Дама выпрямилась и протянула вперед свою костлявую правую руку с отделенным указательным пальцем.

— Он призвал своего лакея и сказал ему: «Сними ты сейчас с этого человека сюртук и возьми себе. Я тебе дарю этот сюртук!»

— И лакей снял? — спросил Бамбаев, всплеснув руками.

— Снял и взял. И это сделал князь Барнаулов, известный богач, вельможа, облеченный особенною властью, представитель правительства! Что ж после этого еще ожидать?

Всё тщедушное тело г-жи Суханчиковой тряслось от негодования, по лицу пробегали судороги, чахлая грудь порывисто колыхалась под плоским корсетом; о глазах уже и говорить нечего: они так и прыгали. Впрочем, они всегда прыгали, о чем бы она ни говорила.

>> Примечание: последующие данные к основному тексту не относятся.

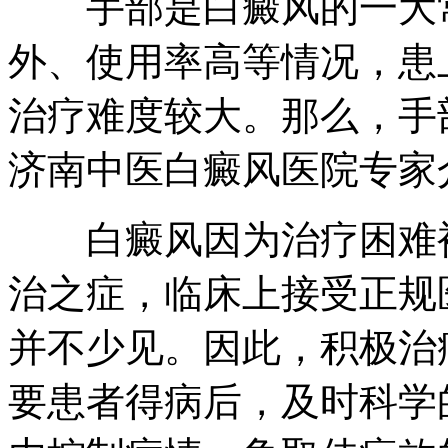
手部是白癜风的一大常
外、使用率高等情况，患
治疗难度较大。那么，手
济南中医白癜风医院专家
白癜风因为治疗困难被
治之症，临床上接受正规
并不少见。因此，积极治
要患者得病后，及时科学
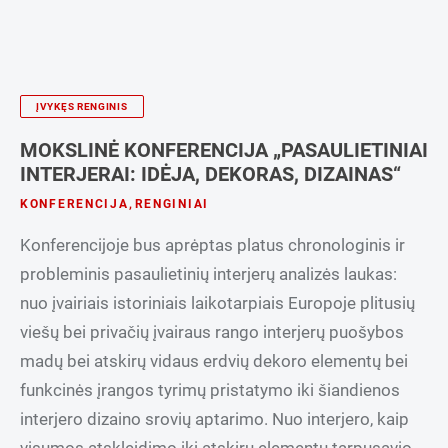
ĮVYKĘS RENGINIS
MOKSLINĖ KONFERENCIJA „PASAULIETINIAI
INTERJERAI: IDĖJA, DEKORAS, DIZAINAS“
KONFERENCIJA
,
RENGINIAI
Konferencijoje bus aprėptas platus chronologinis ir
probleminis pasaulietinių interjerų analizės laukas:
nuo įvairiais istoriniais laikotarpiais Europoje plitusių
viešų bei privačių įvairaus rango interjerų puošybos
madų bei atskirų vidaus erdvių dekoro elementų bei
funkcinės įrangos tyrimų pristatymo iki šiandienos
interjero dizaino srovių aptarimo. Nuo interjero, kaip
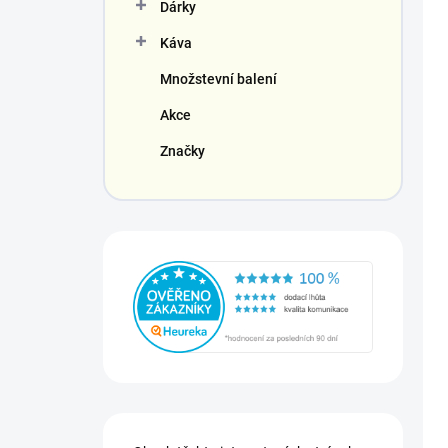
Dárky
Káva
Množstevní balení
Akce
Značky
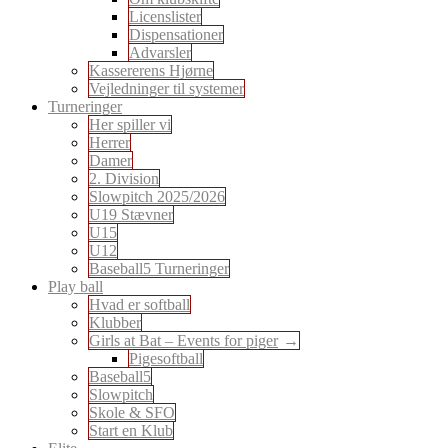
Licenslister
Dispensationer
Advarsler
Kassererens Hjørne
Vejledninger til systemer
Turneringer
Her spiller vi
Herrer
Damer
2. Division
Slowpitch 2025/2026
U19 Stævner
U15
U12
Baseball5 Turneringer
Play ball
Hvad er softball
Klubber
Girls at Bat – Events for piger
Pigesoftball
Baseball5
Slowpitch
Skole & SFO
Start en Klub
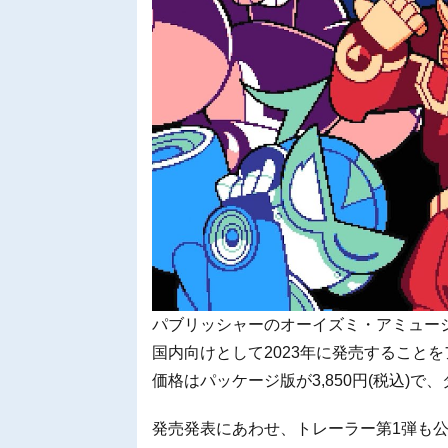
パブリッシャーのオーイズミ・アミュージオが、Nint
国内向けとして2023年に発売すること
価格はパッケージ版が3,850円(税込)で
発売発表にあわせ、トレーラー第1弾も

— Вопиющее, вопиющее дело! — воскликнул Бамбаев. — Казни нет достойной!

— Ммм… ммм… Сверху донизу всё гнило, — заметил Губарев, не возвышая, впрочем, голоса. — Тут не казнь… тут нужна… другая мера.

— Да полно, правда ли это? — промолвил Литвинов.

— Правда ли? — подхватила Суханчикова. — Да в этом и думать нельзя сомневаться, д-у-у-у-у-мать нельзя… — Она с такою силою произнесла это слово, что даже скорчилась. — Мне это сказывал один вернейший человек. Да вы его, Степан Николаевич, знаете — Елистратов Капитон. Он сам это слышал от очевидцев, от свидетелей этой безобразной сцены.

— Какой Елистратов? — спросил Губарев. — Тот, что был в Казани?

— Тот самый. Я знаю, Степан Николаич, про него распустили слух, будто он там с каких-то подрядчиков или винокуров деньги брал. Да ведь кто это говорит? Пеликанов! А возможно ли Пеликанову верить, когда всем известно, что он просто — шпион!